I got this email from Marvin Samel of Drew Estates today. It's an important reminder to keep writing your senators and also a warning about how dire this situation really is.

_To all,
This is the latest news from the offices of Florida Senator Mel Martinez. Christain Eiroa is in the process of securing a meeting with him next week and we will try to explain to him the unfair burden placed on the cigar industry and that this bill will put most, if not all of us out of business. BTW, at a meeting last night with 19 cigar manufacturers here in Miami, we were all told from Senator Martinez' offices that he would be opposing the bill, and now in the email below he says he is SUPPORTING THE SCHIP BILL!

Most of you have already been mobilizing and getting the word out. DO NOT LET UP!!!

Regards,

Marvin Samel_


----------



## l0venpeace-cl (Apr 10, 2007)

From my business partner, who worked on Capital Hill. This might help you all form your letters to the Senators. 
*
This bill will pass... what Sen. Martinez and/or other Senators could do is not sink the bill but introduce an amendment to change the tobacco portions. Don't ask for a "no" vote on the bill. He needs to say things like "amendment".

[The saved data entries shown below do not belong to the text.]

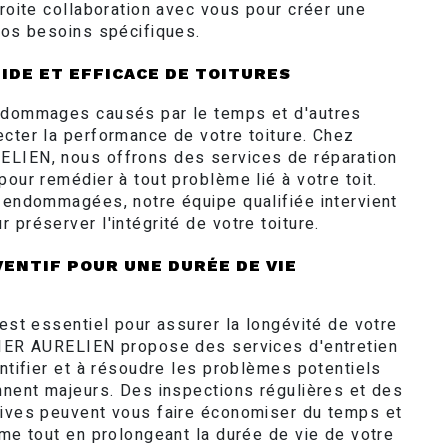
troite collaboration avec vous pour créer une
vos besoins spécifiques.
IDE ET EFFICACE DE TOITURES
s dommages causés par le temps et d'autres
ecter la performance de votre toiture. Chez
ELIEN, nous offrons des services de réparation
pour remédier à tout problème lié à votre toit.
s endommagées, notre équipe qualifiée intervient
 préserver l'intégrité de votre toiture.
ENTIF POUR UNE DURÉE DE VIE
 est essentiel pour assurer la longévité de votre
NIER AURELIEN propose des services d'entretien
entifier et à résoudre les problèmes potentiels
ennent majeurs. Des inspections régulières et des
tives peuvent vous faire économiser du temps et
rme tout en prolongeant la durée de vie de votre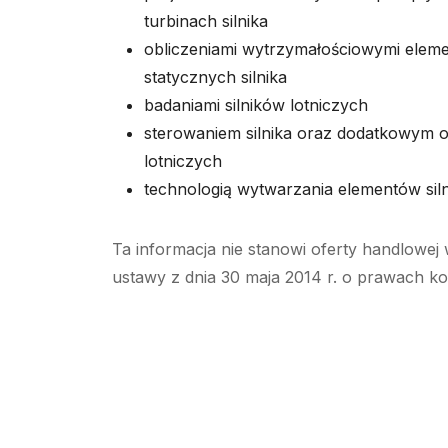
turbinach silnika
obliczeniami wytrzymałościowymi eleme
statycznych silnika
badaniami silników lotniczych
sterowaniem silnika oraz dodatkowym o
lotniczych
technologią wytwarzania elementów sil
Ta informacja nie stanowi oferty handlowej 
ustawy z dnia 30 maja 2014 r. o prawach k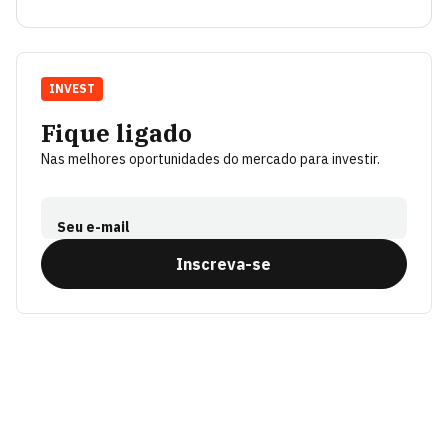
INVEST
Fique ligado
Nas melhores oportunidades do mercado para investir.
Seu e-mail
Inscreva-se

Lastly, if they really want that portion of the bill to go away they may want to talk to one of Sen. and/or Cong. who will sit in the Conference Committee (this is where the Senate and House versions of the bill get conciliated). *


----------



## bobbyg29-cl (Apr 21, 2007)

Thanks for the insider updates Heather!


----------



## g8trbone (Apr 26, 2007)

Gotta love politicians. And to think that putz came from my area!


----------